Pallas remains experimental according to its documentation here, yet the Blackwell tutorial signals a clear direction: high-level Python ergonomics paired with hardware-aware control. As chip complexity rises, such blueprints will likely become a requirement rather than an optimization luxury.

What is Pallas and why does it matter for GPU programming in JAX?

Pallas is a JAX extension that lets you write custom GPU and TPU kernels while still using the familiar jax.numpy API. Instead of dropping into raw CUDA, you express your kernel logic in Python; Pallas then translates it to Triton for NVIDIA GPUs or Mosaic for TPUs. This gives you fine-grained control over tiling, memory movement and register usage without abandoning JAX’s functional, just-in-time compilation model. The result is a single source file that can be auto-tuned for Blackwell’s 34 TB/s HBM3e bandwidth or for any other accelerator, cutting weeks of low-level work down to hours.

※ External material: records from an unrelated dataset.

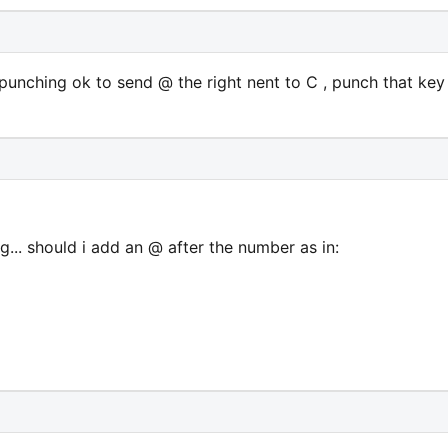
punching ok to send @ the right nent to C , punch that key
ng... should i add an @ after the number as in:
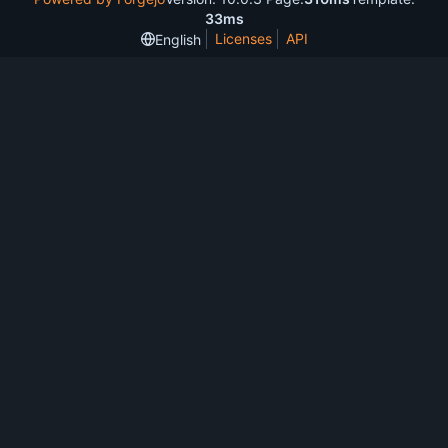
33ms
Licenses
API
English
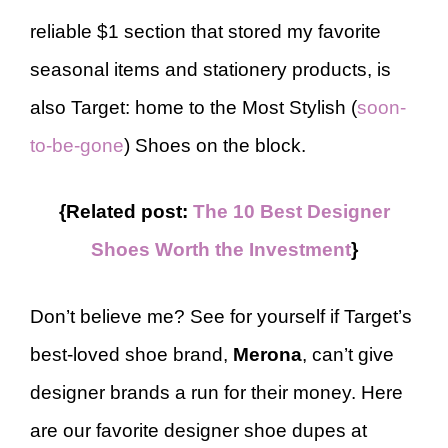
reliable $1 section that stored my favorite
seasonal items and stationery products, is
also Target: home to the Most Stylish (
soon-
to-be-gone
) Shoes on the block.
{Related post:
The 10 Best Designer
Shoes Worth the Investment
}
Don’t believe me? See for yourself if Target’s
best-loved shoe brand,
Merona
, can’t give
designer brands a run for their money. Here
are our favorite designer shoe dupes at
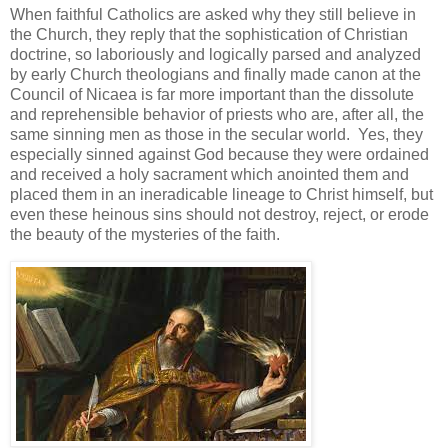
When faithful Catholics are asked why they still believe in
the Church, they reply that the sophistication of Christian
doctrine, so laboriously and logically parsed and analyzed
by early Church theologians and finally made canon at the
Council of Nicaea is far more important than the dissolute
and reprehensible behavior of priests who are, after all, the
same sinning men as those in the secular world. Yes, they
especially sinned against God because they were ordained
and received a holy sacrament which anointed them and
placed them in an ineradicable lineage to Christ himself, but
even these heinous sins should not destroy, reject, or erode
the beauty of the mysteries of the faith.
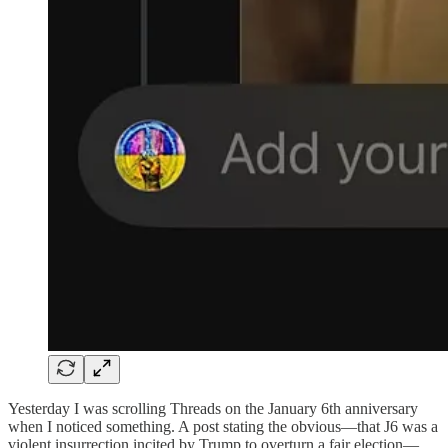
Yesterday I was scrolling Threads on the January 6th anniversary
when I noticed something. A post stating the obvious—that J6 was a
violent insurrection incited by Trump to overturn a fair election—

How much faster can hand-tuned GEMM kernels make real training & inference jobs?

Published studies show 5-20 % end-to-end speed-ups on large language and vision models when GEMM kernels are matched to the exact matrix shapes and hardware. NVIDIA’s latest heuristics-driven tuner reaches 99 % of exhaustive-search performance while reducing tuning time by 5×, and Stanford’s AI-generated CUDA kernels have hit 104 % of the vendor library baseline. For a trillion-parameter model that means days of training time saved and, on Blackwell, up to 25× lower energy per inference token versus Hopper.

Which Blackwell hardware features does the JAX tutorial specifically target?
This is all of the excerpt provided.